After I reported my experiences with native mode of the Phi I now did my first steps in the offload mode. I used the same raytracer as in the first two parts of this article serie. A few pitfalls revealed during my tries to get the application running in offload mode.
Changes needed in the raytracer
First off all I had to modify the code, so that it is able to compile with the offload pragmas. There I noticed some difficulties especially for C++ Code.
First off all there is the issue that the Phi can get to know the used classes. For the raytracing procedure and the existing code this affects all classes of the project. So for calculating the colour of a pixel the Phi must now the scene and ist objects, in this implementation called Shapes. Additionally it needs to know what the Color class is, which it should have as output. Furthermore Lights, Rays, Vectors are Points are required. So I had to tell the compiler for all of this classes, that he has to offload them. This is done by surrounding the class definitions with the offload attribute pragma:
#pragma offload_attribute (push,target(mic))
// includes
…
class Color
{
public:
…
private:
…
};
#pragma offload_attribute (pop)
This changes had to be applied to all header files, so you need more than just one pragma to offload code to the Phi.
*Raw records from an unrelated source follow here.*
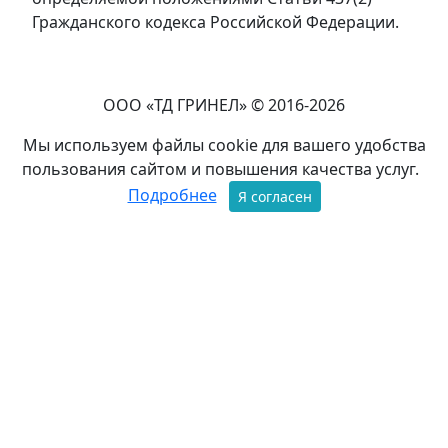
Гражданского кодекса Российской Федерации.
ООО «ТД ГРИНЕЛ» © 2016-2026
Мы используем файлы cookie для вашего удобства
пользования сайтом и повышения качества услуг.
Подробнее
Я согласен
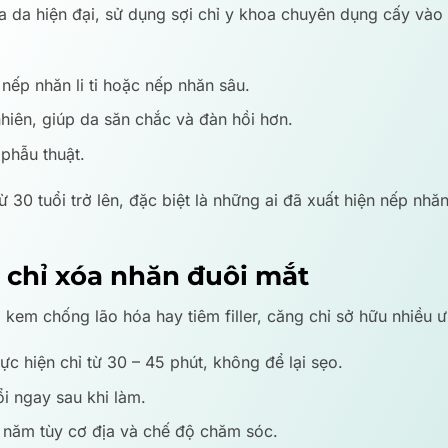
óa da hiện đại, sử dụng sợi chỉ y khoa chuyên dụng cấy vào
nếp nhăn li ti hoặc nếp nhăn sâu.
 nhiên, giúp da săn chắc và đàn hồi hơn.
phẫu thuật.
30 tuổi trở lên, đặc biệt là những ai đã xuất hiện nếp nh
 chỉ xóa nhăn đuôi mắt
kem chống lão hóa hay tiêm filler, căng chỉ sở hữu nhiều ư
hực hiện chỉ từ 30 – 45 phút, không để lại sẹo.
ổi ngay sau khi làm.
 3 năm tùy cơ địa và chế độ chăm sóc.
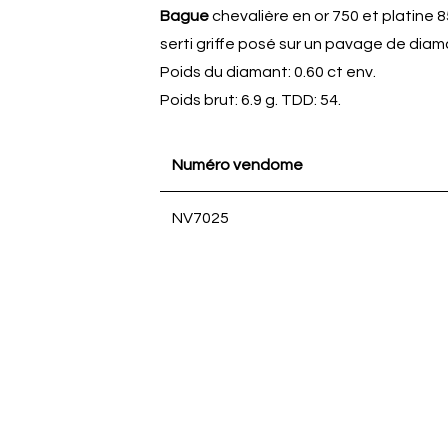
Bague
chevalière en or 750 et platine 
serti griffe posé sur un pavage de diama
Poids du diamant: 0.60 ct env.
Poids brut: 6.9 g. TDD: 54.
Numéro vendome
NV7025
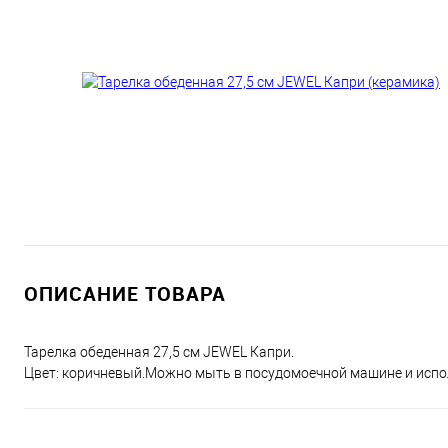
ОПИСАНИЕ ТОВАРА
Тарелка обеденная 27,5 см JEWEL Капри.
Цвет: коричневый.Можно мыть в посудомоечной машине и испол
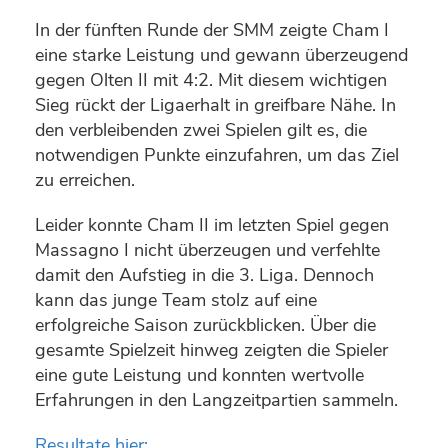
In der fünften Runde der SMM zeigte Cham I
eine starke Leistung und gewann überzeugend
gegen Olten II mit 4:2. Mit diesem wichtigen
Sieg rückt der Ligaerhalt in greifbare Nähe. In
den verbleibenden zwei Spielen gilt es, die
notwendigen Punkte einzufahren, um das Ziel
zu erreichen.
Leider konnte Cham II im letzten Spiel gegen
Massagno I nicht überzeugen und verfehlte
damit den Aufstieg in die 3. Liga. Dennoch
kann das junge Team stolz auf eine
erfolgreiche Saison zurückblicken. Über die
gesamte Spielzeit hinweg zeigten die Spieler
eine gute Leistung und konnten wertvolle
Erfahrungen in den Langzeitpartien sammeln.
Resultate hier:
Another problem was the fact that my image array for the calculated picture was declared as img[Height][Width][3]. I did some small examples with multi dimensional arrays and try to fill them von Phi, but this results in crashes during execution. I don’t know if this was my error or if the Phi ( / the compiler) isn’t capable of dealing with such constructs. So I had to change the code so that he uses a 1D array now. To offload and fill this with testdata was no problem.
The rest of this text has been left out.